Nobel Peace Prize: 'A Voice Inside Tells Me I Must Do Something'
A Kenyan has become the first green activist to win a Nobel Peace Prize. Geoffrey Lean knows her well



KENYA - Wangari Maathai - who this week became the first environmental activist to win the Nobel Peace Prize - was sunk in a rare moment of depression. It was in early 1992: we were speaking during a few days between her coming out of hospital, after being mistreated in jail, and yet another appearance in the dock.

"I am certain," she told me, "that I was not born to spend my entire life at the front line, fighting battles which never seem to end." But then she rallied: "We know we are going to have to pay a price for what we hope will be a more just society. It is very painful, but I realise somebody has to pay a price." She was all too prophetic. Just days later, already in her 50s, she was back in hospital, clubbed senseless by police.

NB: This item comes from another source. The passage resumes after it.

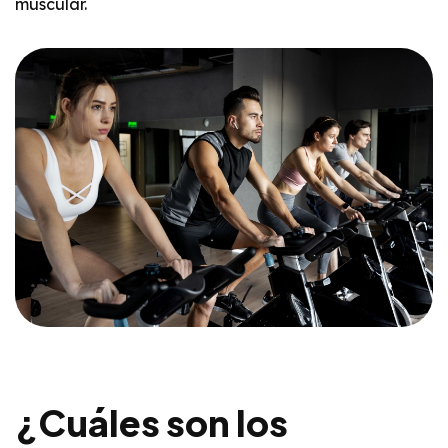
muscular.
¿Cuáles son los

Wangari Maathai, who is the first African woman ever to win any Nobel prize, grew up in Nyeri, central Kenya. She remembers drawing water from a spring, "fascinated by the way the clean, cool water pushed its way through the soft red clay so gently that even the individual grains of the soil were left undisturbed". The area was so green that there was no word in the local language for desert.

Now the trees have been cut for tea plantations and Wangari's spring has dried up. "I feel the tragedy under my feet. Gulleys stare at me, telling the story of soil erosion, unknown before. Hunger is on the faces of the people." It is like that all over Kenya - and Africa. Just 2 per cent of the country's original tree cover remains. Four-fifths of the continent's productive land threatens to turn to desert.

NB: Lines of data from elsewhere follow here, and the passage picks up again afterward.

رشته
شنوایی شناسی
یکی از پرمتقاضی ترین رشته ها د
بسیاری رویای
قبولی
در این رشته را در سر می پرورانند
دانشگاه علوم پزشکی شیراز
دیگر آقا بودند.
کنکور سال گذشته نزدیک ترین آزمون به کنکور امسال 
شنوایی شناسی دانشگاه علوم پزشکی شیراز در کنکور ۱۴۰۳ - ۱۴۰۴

For more than 25 years Wangari has worked to reverse this, founding and running the Green Belt Move- ment, a grassroots campaign mainly of poor women, which has planted some 20 million trees. After becoming the first woman PhD and university professor in East and Central Africa, she married a rising politician, who got elected after pledging to plant trees in a slum area. She fulfilled his promise, to the fury of politicians who feared she was setting a dangerous precedent.

Three years later she started her movement, but before long her husband divorced her for being "too educated, too strong, too successful, too stubborn and too hard to control". She was regularly denounced by the country's leaders for not being a traditionally docile Kenyan woman.

She retorted that she was "sick and tired of men who are so incompetent that every time they feel the heat because women are challenging them, they have to check their genitals to reassure themselves".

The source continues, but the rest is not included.